確かに、魔塔とのパイプももちろん重要だが、個人でのつながりもバカにはできない。フットワークの軽さで言えば対個人の方が良いだろう。リエトはそれ以上強引に話を進めなかったので、コーディとしてはありがたかった。


その流れで昼食に呼ばれそうになったので、ネイトの退場に合わせてコーディも辞した。

申し訳ないのだが、そういったところで時間をとられるのは不本意なのだ。今日はすでに午前をすべて聞き取りと謁見で潰している。

すぐにでも資料館へ向かおうとするコーディに、ネイトは手軽に食べられる屋台の場所を教えてくれた。



屋台で選んだのは、ピタのような薄いパンに魚と野菜を挟んだサンドイッチ風の食事だ。

サンドイッチの屋台のほかに、果物、串焼きの魚や網焼きの貝、肉類も売られていた。深めの器でパスタを振る舞う店もあった。

そのサンドイッチを広場の隅で素早く食べ、今度こそコーディは資料館にたどり着いて本を開いた。


いくつかの本を読む限り、今いるカロレ国の首都から見える海に浮かぶブルカニコ島へは毎日船が数便出ているとか、特産品の果物は島で育ったものの方が大きいとか、活火山の八割は島にあるとか、そういった地理的な知識が多かった。
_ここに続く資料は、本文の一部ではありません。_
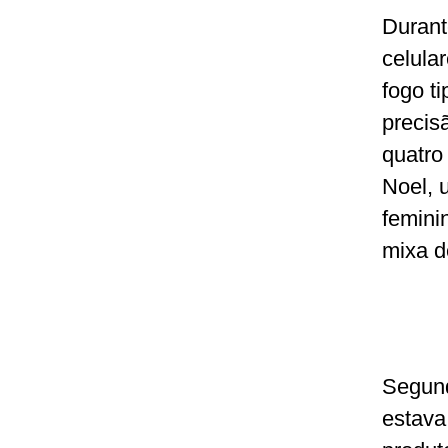
Durant
celula
fogo t
precis
quatro
Noel, 
femini
mixa d
Segun
estava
禁足地については、島の危険な活火山の一つに存在すること、魔力の乱れがあって近づけないこと、カロレ国だけではなくコルニキュラータ首長国として禁足地と定めていることなどが書かれていただけで、それ以上のことはわからなかった。


禁足地へ直接乗り込む方が早いか、と考えていたら、その日の夜にネイトから宮殿への招待状が届いた。カードには、宮殿の資料室の方が、町の資料館よりも具体的に書かれた本がある、と書いてあった。

すぐに誘わなかったのは、資料館の本を確認する猶予を与えてくれていたのだろう。

おかげで、コーディはすぐにネイトに返事を書いた。もちろん、ありがたく使わせてもらいたいという返事だ。



宮殿に着くと、すぐに案内係が対応して資料室へ案内してくれた。

「持ち出しは許可できませんが、自由に見てもらってええですよ」

と言われたので、コーディは早速本を探すことにした。


サラッと見て回って火山地帯の資料が並ぶ棚を見つけたので、一つひとつ確認していく。

新しい本が多いものの、古い本も少なくない。その中から、気になる本をいくつか抜き出して窓際のソファに座った。


町の資料館の本よりも、宮殿の本の方がかなり具体的で詳細だった。

禁足地の場所についても地図とともに書かれていた。島の中央付近にある、ひときわ大きな活火山の中腹にあるそうだ。魔力の乱れによって近づけないことも事実だが、どちらかというと現役の活火山なので山頂の火口に近づくのは危険という方向で禁足地になっているらしい。


そうして資料を読み込んでいると、ネイトがやってきた。

「こんにちは、コーディ様。お昼は召し上がりましたか?」

「あっ……」


朝から夢中で調べていて、気づいたら昼を過ぎていた。

その様子を見て取ったネイトは、苦笑してコーディを中庭へ連れ出した。座ったのはベンチで、机はないので膝の上にサンドイッチの入った包みを置いてくれた。

「すみません、何から何まで。ありがとうございます」


「いえいえ。なんとなくですが、コーディ様を通して魔塔の雰囲気を感じられますし、お気になさらず。あ、そういえば、リエト様からこちらの本をお貸しするよう言われたんです」

ネイトが懐から取り出したのは、『嫡子教育用No.3』と書かれた本だ。

「え?あの、それは……」

反応に困ったコーディは、サンドイッチを手にしたまま固まった。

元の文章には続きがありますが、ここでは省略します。